Saturday, August 31, 2013

ecns [expanded by feedex.net]: Nicolas Cage praises Chinese cinema, looks forward to performing in China

ecns [expanded by feedex.net]

ecns

Nicolas Cage praises Chinese cinema, looks forward to performing in China
http://www.ecns.cn/2013/08-31/79353.shtml
Aug 31st 2013, 00:06

2013-08-31 09:06


"I am attracted by Chinese cinema because it is good," Hollywood star Nicolas Cage told Xinhua on Friday during the ongoing Venice Film Festival on the Lido island in Italy.


The Academy Award-winning actor said that Chinese cinema has many "great actors such as Liang Chaowei and Zhou Runfa" working with "great directors" for "great movies."


"I have a great relation with China and I am proud of that," he highlighted. Cage went on to say that he has visited China several times.


"There is a great flow in the conversation that I have with the people there, they are always very warm to me and I am very thankful," he stressed.


The 49-year-old actor also told Xinhua that he is "going to be in China in about three weeks to play in a Chinese financed film called Outcast," an action adventure movie that will also star Hayden Christensen.


"I am looking forward to starting this, as I have not made a movie with China yet but I was told that the experience is really a good one, and they have fantastic food on the set all day," he said with a smile.


In the Venice Film Festival, Cage is playing a hard-drinker in his latest film, David Gordon Green's brutal American South drama "Joe," premiering in competition.

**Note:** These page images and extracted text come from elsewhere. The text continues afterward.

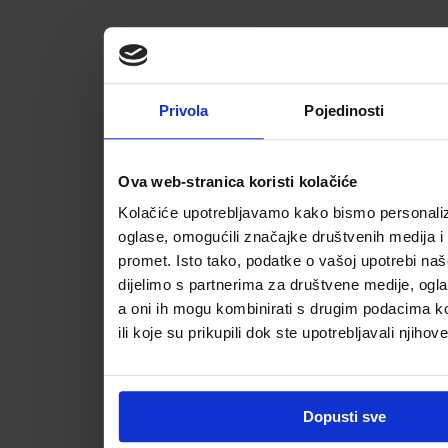
Privola
Pojedinosti
Ova web-stranica koristi kolačiće
Kolačiće upotrebljavamo kako bismo personalizi
oglase, omogućili značajke društvenih medija i a
promet. Isto tako, podatke o vašoj upotrebi na
dijelimo s partnerima za društvene medije, ogla
a oni ih mogu kombinirati s drugim podacima koj
ili koje su prikupili dok ste upotrebljavali njihov
Dopusti sve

The actor was brought back to his indie roots in the role as the hard-living Joe Ransom, who is trying to dodge his instincts for trouble until he meets a hard-luck kid who awakens in him a tender-hearted protector.

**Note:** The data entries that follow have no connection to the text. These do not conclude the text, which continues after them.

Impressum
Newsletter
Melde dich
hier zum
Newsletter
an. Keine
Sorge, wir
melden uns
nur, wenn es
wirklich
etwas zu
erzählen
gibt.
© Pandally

The film, based on American novelist Larry Brown's eponymous 1991 novel, portrays the desperate lives of poverty-stricken laborers in a rough land of Texas where violence reigns.


For the title role, Cage said that he focused on finding the truth in the performance trying to make the character come to life.

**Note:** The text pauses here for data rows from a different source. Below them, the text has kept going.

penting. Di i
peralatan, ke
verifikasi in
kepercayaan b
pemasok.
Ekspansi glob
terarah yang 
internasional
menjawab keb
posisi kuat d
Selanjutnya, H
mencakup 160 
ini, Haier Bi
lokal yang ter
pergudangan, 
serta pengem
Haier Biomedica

"I read the book, which allowed me to find the character and align myself with the director's vision," he added.


Cage, who called Joe "one of the most memorable" films he has worked on in his nearly 35-year career, also said in a news conference that he has no intention to retire any time soon.


The movie is among the 20 titles competing for the top Golden Lion prize, to be awarded in the Italian water city on Sept. 7.


"Film performance is a part of me," Cage highlighted. "That is not to say I do not have fantasies of living a life of contemplation and sitting in the sun, but I need to work," the actor added.